Transfer of DOE plant nickel possible
By Joe Walker email@example.com
Thursday, November 18, 2004
Economic development leaders say they're encouraged that the Nuclear Regulatory Commission is drafting a rule governing the release of lightly radioactive contaminated materials for limited industrial use.
If approved, the rule could pave the way for 9,700 tons of contaminated nickel at the Paducah Gaseous Diffusion Plant to be cleaned and sold to industry. Because of safety concerns, the Department of Energy banned reusing contaminated scrap metal at its plants in 1999.
"This is the first movement on this issue since then," said John Anderson, director of the Paducah Area Community Reuse Organization, a DOE-funded economic development group. "There is an opening in the dam."

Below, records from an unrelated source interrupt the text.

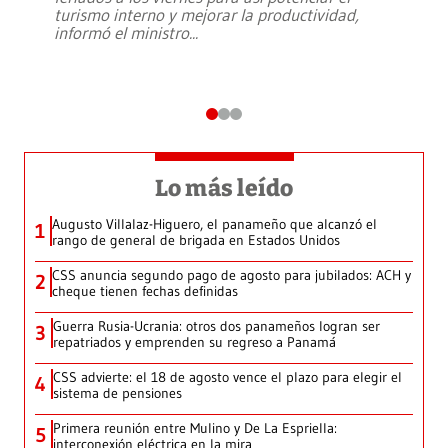
turismo interno y mejorar la productividad,
informó el ministro
...
Lo más leído
Augusto Villalaz-Higuero, el panameño que alcanzó el
1
rango de general de brigada en Estados Unidos
CSS anuncia segundo pago de agosto para jubilados: ACH y
2
cheque tienen fechas definidas
Guerra Rusia-Ucrania: otros dos panameños logran ser
3
repatriados y emprenden su regreso a Panamá
CSS advierte: el 18 de agosto vence el plazo para elegir el
4
sistema de pensiones
Primera reunión entre Mulino y De La Espriella:
5
interconexión eléctrica en la mira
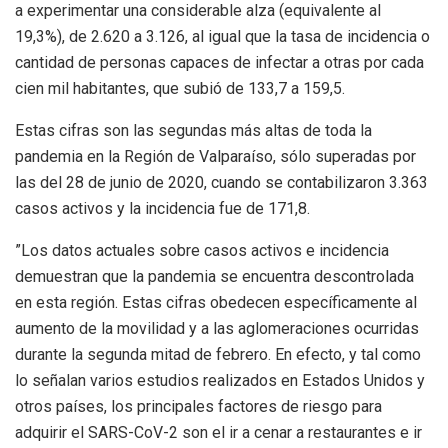
a experimentar una considerable alza (equivalente al
19,3%), de 2.620 a 3.126, al igual que la tasa de incidencia o
cantidad de personas capaces de infectar a otras por cada
cien mil habitantes, que subió de 133,7 a 159,5.
Estas cifras son las segundas más altas de toda la
pandemia en la Región de Valparaíso, sólo superadas por
las del 28 de junio de 2020, cuando se contabilizaron 3.363
casos activos y la incidencia fue de 171,8.
”Los datos actuales sobre casos activos e incidencia
demuestran que la pandemia se encuentra descontrolada
en esta región. Estas cifras obedecen específicamente al
aumento de la movilidad y a las aglomeraciones ocurridas
durante la segunda mitad de febrero. En efecto, y tal como
lo señalan varios estudios realizados en Estados Unidos y
otros países, los principales factores de riesgo para
adquirir el SARS-CoV-2 son el ir a cenar a restaurantes e ir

The NRC regulates the Paducah plant, owned by DOE and run by USEC Inc. Although the Energy Department doesn't need NRC approval to lift the moratorium, it was imposed because of concerns from citizen groups that contaminated metal might end up in consumer products.
After a review by NRC commissioners next spring, the proposed rule is expected to be released for public comment by midsummer.
Energy Secretary Spencer Abraham, who did not tamper with the ban, resigned Monday as President George W. Bush approaches his second four-year term. "With those two things happening, the potential for getting the ban lifted is as good as it's ever been," Anderson said Wednesday at a meeting of the PACRO finance committee.
PACRO officials, wanting to create jobs by acting as agent for the nickel, say they are concerned about safety but believe the nickel can be sufficiently cleansed. Anderson said limited testing by the USEC plant lab and the Kentucky Radiation Environmental Monitoring Section indicates the nickel must be extremely clean to match the natural radiation level in six random samples of commercial nickel.
A firm called Chemical Vapor Metal Refining-USA wants eventually to build a factory at the plant to clean nickel and other scrap metal left over from decades of Cold War weapons work and sell it for limited industrial use. CVMR officials say very pure nickel is extremely expensive and in heavy demand. The value of the Paducah plant nickel is estimated at $8 million to $10 million.
Company officials said earlier this year that the factory's chances hinge on proving the nickel can be made safe and getting DOE to lift the ban.